Yuasa. (2010). Creaky voice: A new feminine voice quality for young urban oriented upwardly mobile American women? American Speech. 85(3): 315-337.
Yuasa counts creaky voice at the word level, in a 401-word sample taken randomly from each recording. She locates creak auditorily and confirms her assessment using the program Praat to look at the waveforms and spectrograms of the words. For her statistical assessment of the data, Yuasa uses a t-test. She finds that the differences between the American female speakers and the American men (p = 0.0133) and the American female speakers and the Japanese female speakers (p = 0.0267) is significant; American women have a higher rate of use of creak.
The perception study includes 175 college students in both Northern California and Eastern Iowa who listened to and responded to questions about audio files online (one modal voice recording and one creaky voice recording from the same female speaker). Then they were asked 1.) if they heard the second type of voice (creak) a lot where they live and 2.) what traits the women in the recordings project just with their voice and 3) to rate the women's characteristics based on their voice quality with predetermined binary choices such as formal versus informal.
Many of the participants in the survey remarked that they often heard creak where they lived and that the voice type suggests the following attributes: hesitant, informal, non-aggressive, as well as educated, professional and urban. Yuasa suggests that young American women may be using creaky voice more to continue the trend of “lowering” their voices to reappropriate creak as portraying the contemporary, urban and upwardly-mobile woman.

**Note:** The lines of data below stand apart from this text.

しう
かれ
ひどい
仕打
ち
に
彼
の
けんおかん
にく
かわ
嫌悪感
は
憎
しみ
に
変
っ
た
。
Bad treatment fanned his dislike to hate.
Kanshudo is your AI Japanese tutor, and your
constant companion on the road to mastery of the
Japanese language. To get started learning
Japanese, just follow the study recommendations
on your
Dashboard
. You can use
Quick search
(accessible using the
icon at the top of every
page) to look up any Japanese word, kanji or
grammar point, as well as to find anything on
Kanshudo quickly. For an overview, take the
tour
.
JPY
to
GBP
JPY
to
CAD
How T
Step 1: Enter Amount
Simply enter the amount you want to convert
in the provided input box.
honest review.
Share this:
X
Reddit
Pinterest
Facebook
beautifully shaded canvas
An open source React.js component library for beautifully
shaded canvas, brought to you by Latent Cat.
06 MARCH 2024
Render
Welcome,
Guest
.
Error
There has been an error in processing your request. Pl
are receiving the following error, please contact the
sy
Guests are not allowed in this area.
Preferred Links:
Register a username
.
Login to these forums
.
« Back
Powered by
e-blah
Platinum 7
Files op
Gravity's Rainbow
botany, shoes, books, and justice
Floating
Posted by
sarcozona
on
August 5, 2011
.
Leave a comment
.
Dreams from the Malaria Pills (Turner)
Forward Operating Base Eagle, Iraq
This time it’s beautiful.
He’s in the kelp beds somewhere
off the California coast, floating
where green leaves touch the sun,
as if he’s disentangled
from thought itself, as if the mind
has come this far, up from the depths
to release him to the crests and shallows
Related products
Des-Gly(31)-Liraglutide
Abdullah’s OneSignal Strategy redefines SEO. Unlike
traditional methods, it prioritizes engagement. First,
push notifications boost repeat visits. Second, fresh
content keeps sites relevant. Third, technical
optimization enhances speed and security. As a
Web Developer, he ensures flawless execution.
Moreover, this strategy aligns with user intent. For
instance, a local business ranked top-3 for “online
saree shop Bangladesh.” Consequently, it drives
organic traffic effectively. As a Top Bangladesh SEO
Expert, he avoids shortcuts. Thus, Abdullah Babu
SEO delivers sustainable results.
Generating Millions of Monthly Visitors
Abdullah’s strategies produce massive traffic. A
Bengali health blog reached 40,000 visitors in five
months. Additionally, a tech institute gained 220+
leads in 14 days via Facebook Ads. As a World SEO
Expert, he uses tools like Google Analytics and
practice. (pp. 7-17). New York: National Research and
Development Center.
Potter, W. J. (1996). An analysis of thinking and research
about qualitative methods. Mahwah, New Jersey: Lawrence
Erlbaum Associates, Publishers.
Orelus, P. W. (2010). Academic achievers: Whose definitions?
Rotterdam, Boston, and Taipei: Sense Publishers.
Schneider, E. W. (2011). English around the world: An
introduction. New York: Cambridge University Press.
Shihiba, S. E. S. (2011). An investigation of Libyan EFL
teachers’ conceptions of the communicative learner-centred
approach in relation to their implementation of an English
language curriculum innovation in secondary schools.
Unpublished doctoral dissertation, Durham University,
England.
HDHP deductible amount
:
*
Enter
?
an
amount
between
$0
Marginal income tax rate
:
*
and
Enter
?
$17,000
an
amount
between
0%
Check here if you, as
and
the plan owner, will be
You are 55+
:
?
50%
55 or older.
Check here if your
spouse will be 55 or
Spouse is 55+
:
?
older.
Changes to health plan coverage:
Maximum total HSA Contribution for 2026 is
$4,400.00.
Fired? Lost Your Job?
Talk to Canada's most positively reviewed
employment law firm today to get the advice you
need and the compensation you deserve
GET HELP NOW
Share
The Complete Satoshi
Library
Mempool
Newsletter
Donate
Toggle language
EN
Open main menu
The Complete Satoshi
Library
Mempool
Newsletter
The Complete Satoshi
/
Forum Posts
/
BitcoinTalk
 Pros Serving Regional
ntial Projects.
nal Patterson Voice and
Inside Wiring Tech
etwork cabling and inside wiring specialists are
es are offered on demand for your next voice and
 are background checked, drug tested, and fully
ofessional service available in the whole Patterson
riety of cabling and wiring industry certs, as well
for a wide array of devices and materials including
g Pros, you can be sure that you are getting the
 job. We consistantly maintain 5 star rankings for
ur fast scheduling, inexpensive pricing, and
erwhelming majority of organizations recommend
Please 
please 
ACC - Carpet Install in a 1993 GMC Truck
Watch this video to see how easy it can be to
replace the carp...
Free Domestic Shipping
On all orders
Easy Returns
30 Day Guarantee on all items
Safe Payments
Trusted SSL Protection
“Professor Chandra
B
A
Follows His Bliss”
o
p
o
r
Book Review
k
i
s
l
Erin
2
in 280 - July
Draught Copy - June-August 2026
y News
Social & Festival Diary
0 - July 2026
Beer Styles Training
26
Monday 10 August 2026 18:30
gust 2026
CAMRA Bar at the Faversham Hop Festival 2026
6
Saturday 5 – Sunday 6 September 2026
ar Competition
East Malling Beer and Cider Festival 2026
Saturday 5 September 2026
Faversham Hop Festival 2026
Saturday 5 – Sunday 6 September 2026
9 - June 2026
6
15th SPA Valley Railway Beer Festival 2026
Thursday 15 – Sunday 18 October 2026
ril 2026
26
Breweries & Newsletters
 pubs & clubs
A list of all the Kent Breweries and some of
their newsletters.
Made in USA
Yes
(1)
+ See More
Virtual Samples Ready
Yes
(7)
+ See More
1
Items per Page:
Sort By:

While the above study is thought-provoking and Yuasa's analysis is intriguing, saying that creaky voice indexes numerous characteristics at once (based on survey questions that gave participants binary choices, perhaps forcing some responses) for American women in general is an ambitious claim that requires much more research, especially since the social meaning of creaky voice and women has only recently been a topic of study.